[antlr-interest] recognizing a function

Sat Jul 26 06:38:25 PDT 2008

Guy Kroizman schrieb:
> Thank you Ana Nelson and John B Brodie, I have learned much from your 
> assiduous responses.
> 
> My goal is to write a program that gets a valid Fortran code and output 
> the locations of the functions ( later subroutines and function calls too ).
> 
> I am still having a hard time figuring out how can I a grammar that will 
> only match a certain rule and ignore all other input.
> 
> Must I define a full Fortran grammar for that?

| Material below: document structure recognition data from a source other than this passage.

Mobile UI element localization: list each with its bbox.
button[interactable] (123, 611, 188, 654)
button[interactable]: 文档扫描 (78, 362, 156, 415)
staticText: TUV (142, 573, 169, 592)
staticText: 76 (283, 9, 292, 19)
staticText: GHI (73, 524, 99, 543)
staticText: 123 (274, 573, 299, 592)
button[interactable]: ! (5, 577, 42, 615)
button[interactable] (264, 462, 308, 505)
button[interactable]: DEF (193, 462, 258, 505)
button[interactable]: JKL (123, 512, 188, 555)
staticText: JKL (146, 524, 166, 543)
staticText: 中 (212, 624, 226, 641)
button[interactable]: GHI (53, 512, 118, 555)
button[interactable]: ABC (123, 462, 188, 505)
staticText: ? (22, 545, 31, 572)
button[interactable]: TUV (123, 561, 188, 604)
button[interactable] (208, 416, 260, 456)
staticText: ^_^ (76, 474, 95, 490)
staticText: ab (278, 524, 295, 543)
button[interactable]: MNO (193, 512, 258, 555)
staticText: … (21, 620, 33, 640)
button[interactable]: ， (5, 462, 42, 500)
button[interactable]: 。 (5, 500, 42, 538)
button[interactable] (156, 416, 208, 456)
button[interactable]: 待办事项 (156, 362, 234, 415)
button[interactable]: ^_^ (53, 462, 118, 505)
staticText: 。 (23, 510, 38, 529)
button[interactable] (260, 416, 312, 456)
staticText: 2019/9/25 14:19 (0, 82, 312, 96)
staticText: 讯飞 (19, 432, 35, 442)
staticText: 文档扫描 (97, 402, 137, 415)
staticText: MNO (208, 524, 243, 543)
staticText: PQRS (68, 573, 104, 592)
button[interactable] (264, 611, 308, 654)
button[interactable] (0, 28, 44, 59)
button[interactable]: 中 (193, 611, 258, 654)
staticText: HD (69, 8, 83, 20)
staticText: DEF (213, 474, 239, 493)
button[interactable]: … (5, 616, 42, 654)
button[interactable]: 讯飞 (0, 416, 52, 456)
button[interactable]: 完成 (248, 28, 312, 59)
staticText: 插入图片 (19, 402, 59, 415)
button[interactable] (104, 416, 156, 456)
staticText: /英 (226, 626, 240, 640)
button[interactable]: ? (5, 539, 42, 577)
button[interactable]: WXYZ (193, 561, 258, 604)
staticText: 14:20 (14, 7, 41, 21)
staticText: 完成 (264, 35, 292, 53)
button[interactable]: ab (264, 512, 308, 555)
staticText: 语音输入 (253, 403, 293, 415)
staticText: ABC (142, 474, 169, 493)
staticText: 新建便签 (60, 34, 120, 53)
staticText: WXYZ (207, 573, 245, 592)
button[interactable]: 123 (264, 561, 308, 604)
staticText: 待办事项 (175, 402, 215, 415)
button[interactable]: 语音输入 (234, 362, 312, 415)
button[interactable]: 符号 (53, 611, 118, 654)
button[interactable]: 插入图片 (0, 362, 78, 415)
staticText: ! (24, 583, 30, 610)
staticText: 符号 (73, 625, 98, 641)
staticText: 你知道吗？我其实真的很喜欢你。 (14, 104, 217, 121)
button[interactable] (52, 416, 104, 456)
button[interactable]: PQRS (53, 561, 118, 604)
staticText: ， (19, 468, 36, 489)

It depends on if you can get away with fuzzy recognition. If there is a 
way to recognize functions without having to look at other parts then 
you have just to skip the unneeded parts. There is a lexer option named 
"filter=true;" which ignores any input which isn't recognized (requires 
a lexer grammar).

In case operating on the lexer level is too low, you can define parser 
rules in such a way to skip any input you aren't interested in. ".*" 
(maybe with the greedy=false; option) along with a end marker like 
~FUNCTION let you skip lexer input. Otherwise you have to go the full 
grammar route.

Johannes
> 
> On Fri, Jul 25, 2008 at 1:28 AM, John B. Brodie <jbb at acm.org 
> <mailto:jbb at acm.org>> wrote:
> 
>     Greetings!
> 
>     Guy Kroizman wrote (in part):
>      >I have written a grammar that I hoped would find a function
>     definition in a
>      >Fortran file.
>      >Running it produces nothing. s-:
>      >
>      >I played with it a lot and debugged it with jdb and ANTLRWorks but
>     to avail.
>      >I wonder if anybody would be so kind to point me to the problem
>     with the
>      >grammar.
>      >
>      >grammar fun;
>      >
>      > root     :
>      >     (functionStatement)*
>      >     ;
> 
>     It is that pesky * on your start rule.
> 
>     You have said that a valid program (e.g. any parsable derivation
>     starting
>     from your root rule) may contain ZERO or more functionStatement's.
> 
>     So when you run your parser against the input you supplied in the
>     previous
>     message.  The parser sees the keyword - er I mean the NAME - PROGRAM
>     as the
>     first token it encounters.  PROGRAM is not a valid starting token
>     for the
>     functionStatement rule. So the parser just silently quits, without
>     parsing
>     anything because it found ZERO functionStatement's and you have said
>     that
>     is an okay thing.
> 
> 
>     Suggestions:
> 
>     1) I would suggest that you explicitly require an EOF token at the
>     end of
>       any valid input - this will immediately show problems like the one
>       discussed above.  So I would suggest that you change your root
>     rule to:
> 
>     root : ( functionStatement )* EOF ;
> 
>       running your parser with this version of the root rule should
>     produce a
>       syntax error - something similar to "found PROGRAM, expecting
>     FUNCTION"
> 
>     2) I would suggest not trying to deal with case insensitivity in your
>       lexer. Rather I would suggest using the case insensitive input file
>       stream posted to the antlr-interest mailing list back in december of
>       2006. ask about it again if you can't find it in the list's archives.
> 
>     3) I would not try to recognize keywords using a Parser rule - such
>     as your
>       type rule. Your type rule expects to see each individual letter of the
>       various keywords. However, ANTLR lexers are very greedy, they will
>       consume the longest possible sequence of characters that matches some
>       lexer rule. So your type rule will never see any individual letter
>       because all of the letters will be greedily gobbled up by the NAME
>       rule. Make the type rule be a lexer rule, and see the next
>     suggestion...
> 
>     4) You are going to experience a devil of a time trying to deal with
>       keywords that also may be identifiers.  I believe there are lots of
>       messages about this in the mailing list archives.
> 
>     Hope this helps.
>       -jbb
> 
>